Now what is your best approach? The best thing to do is to look for unwanted files:
Bad Files (corrupted files, bad audio quality files)
Files you don’t play or probably will never play
I will go through each of these subjects as I progress. I am looking forward to going through my collection, making changes where I can and marking the progress. I will bring up the challenges as they come up.
“January can be the cruelest month for working DJs” (- a wise poet) once you get passed that holiday party blitz of December, which often culminates into New Year’s Eve. But for those that have a little (more) down time it presents an opportunity to “do stuff”. To get things in order. To not only take spiritual stock but to also take physical stock. So, for me I decided to take on the arduous task of cleaning out my Mac (a 2.6 ghz, Intel Core i5), which I use for djing. The mac which I have been using in professional and a personal capacity is at its… capacity (funny enough). The hard drive (1TB) is maxed out more or less, with about 10 gb left, which is unadvisable. In Serato, you begin to see weird activity: visual dropouts and slowness, which is unacceptable. Performatively, it can be stifling.

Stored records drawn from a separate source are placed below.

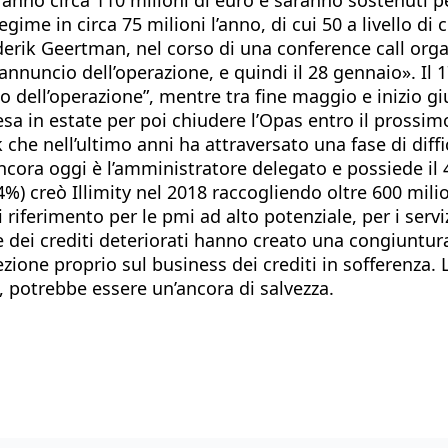
ime in circa 75 milioni l’anno, di cui 50 a livello di cos
ederik Geertman, nel corso di una conference call org
’annuncio dell’operazione, e quindi il 28 gennaio». Il 
io dell’operazione”, mentre tra fine maggio e inizio g
ttesa in estate per poi chiudere l’Opas entro il pross
he nell’ultimo anni ha attraversato una fase di diffic
cora oggi è l’amministratore delegato e possiede il 4%
4%) creò Illimity nel 2018 raccogliendo oltre 600 mil
riferimento per le pmi ad alto potenziale, per i serviz
ne dei crediti deteriorati hanno creato una congiuntura
ezione proprio sul business dei crediti in sofferenza. L
, potrebbe essere un’ancora di salvezza.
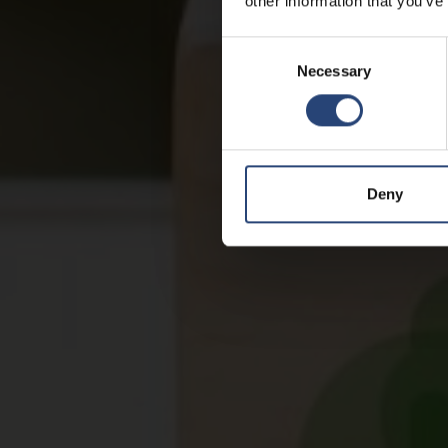
other information that you’ve
Consent
Necessary
Selection
Deny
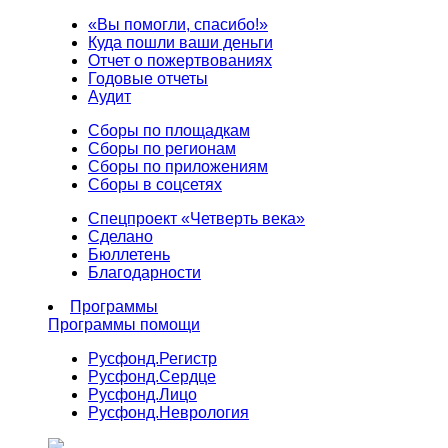
«Вы помогли, спасибо!»
Куда пошли ваши деньги
Отчет о пожертвованиях
Годовые отчеты
Аудит
Сборы по площадкам
Сборы по регионам
Сборы по приложениям
Сборы в соцсетях
Спецпроект «Четверть века»
Сделано
Бюллетень
Благодарности
Программы
Программы помощи
Русфонд.
Регистр
Русфонд.
Сердце
Русфонд.
Лицо
Русфонд.
Неврология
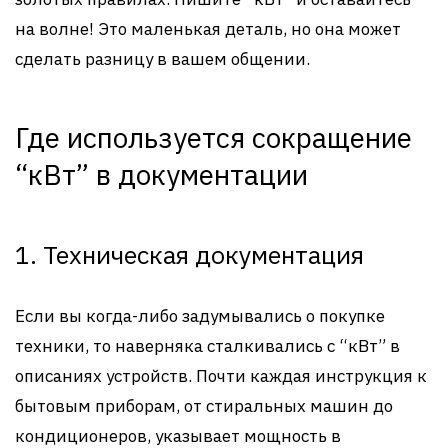
на волне! Это маленькая деталь, но она может
сделать разницу в вашем общении.
Где используется сокращение
“кВт” в документации
1. Техническая документация
Если вы когда-либо задумывались о покупке
техники, то наверняка сталкивались с “кВт” в
описаниях устройств. Почти каждая инструкция к
бытовым приборам, от стиральных машин до
кондиционеров, указывает мощность в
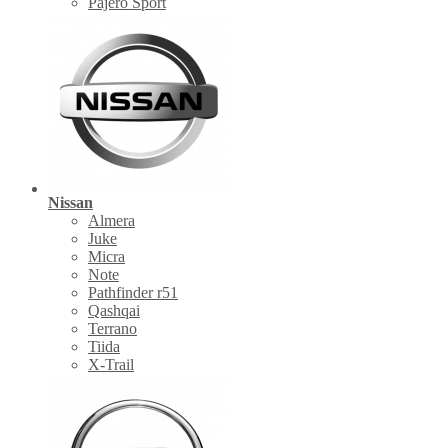
Pajero Sport
Nissan
Almera
Juke
Micra
Note
Pathfinder r51
Qashqai
Terrano
Tiida
X-Trail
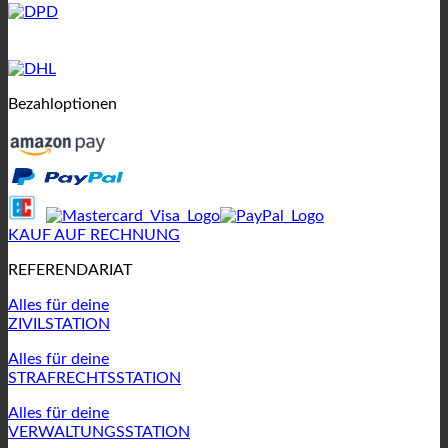
Bezahloptionen
KAUF AUF RECHNUNG
REFERENDARIAT
Alles für deine
ZIVILSTATION
Alles für deine
STRAFRECHTSSTATION
Alles für deine
VERWALTUNGSSTATION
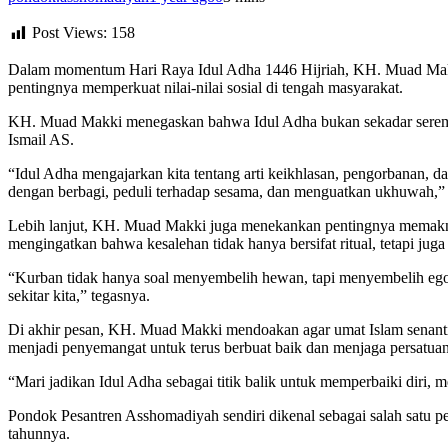
Post Views:
158
Dalam momentum Hari Raya Idul Adha 1446 Hijriah, KH. Muad Mak
pentingnya memperkuat nilai-nilai sosial di tengah masyarakat.
KH. Muad Makki menegaskan bahwa Idul Adha bukan sekadar seremon
Ismail AS.
“Idul Adha mengajarkan kita tentang arti keikhlasan, pengorbanan, d
dengan berbagi, peduli terhadap sesama, dan menguatkan ukhuwah,” t
Lebih lanjut, KH. Muad Makki juga menekankan pentingnya memaknai
mengingatkan bahwa kesalehan tidak hanya bersifat ritual, tetapi juga 
“Kurban tidak hanya soal menyembelih hewan, tapi menyembelih ego da
sekitar kita,” tegasnya.
Di akhir pesan, KH. Muad Makki mendoakan agar umat Islam senantia
menjadi penyemangat untuk terus berbuat baik dan menjaga persatua
“Mari jadikan Idul Adha sebagai titik balik untuk memperbaiki diri,
Pondok Pesantren Asshomadiyah sendiri dikenal sebagai salah satu pe
tahunnya.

So, I figured why not take full advantage and update the OS as well and wipe the drive, start “fresh”. I figured its the sure fire way of getting rid of anything unnecessary (why do I have 100 gigs of “other” files in system info). Besides, I have been interested in getting a dj controller for gigging. I have always been a turntable guy, but carrying turntables these days seems overkill. Often, when you show up, there isn’t even enough room for them. Also, people’s expectations have changed. I could go over the pros and cons (perhaps in future blog) but now I digress. So, I am hoping to get a dj controller, however, a lot of the newer generation controllers require at least 10.10 (Yosemite), notably the Roland DJ controller series. Laugh, yes I am on 10.9. but I have always been of the mind: why update unless its for specific software or hardware? For the emojis? Plus, in light of recent news regarding Apples phones, I wouldn’t put it past them regarding their computers. They said they don’t but they weren’t so forthcoming about their phones. Anyways, I figure 10.10 shouldn’t be totally debilitating to my 4/5 year old mac.
So, this is the plan: to edit my library & update the OS. The process is going to take quite a bit of time, but I expect it to be an enlightening experience. So, I am going to do some blog posts regarding this and the issues raised as they come up.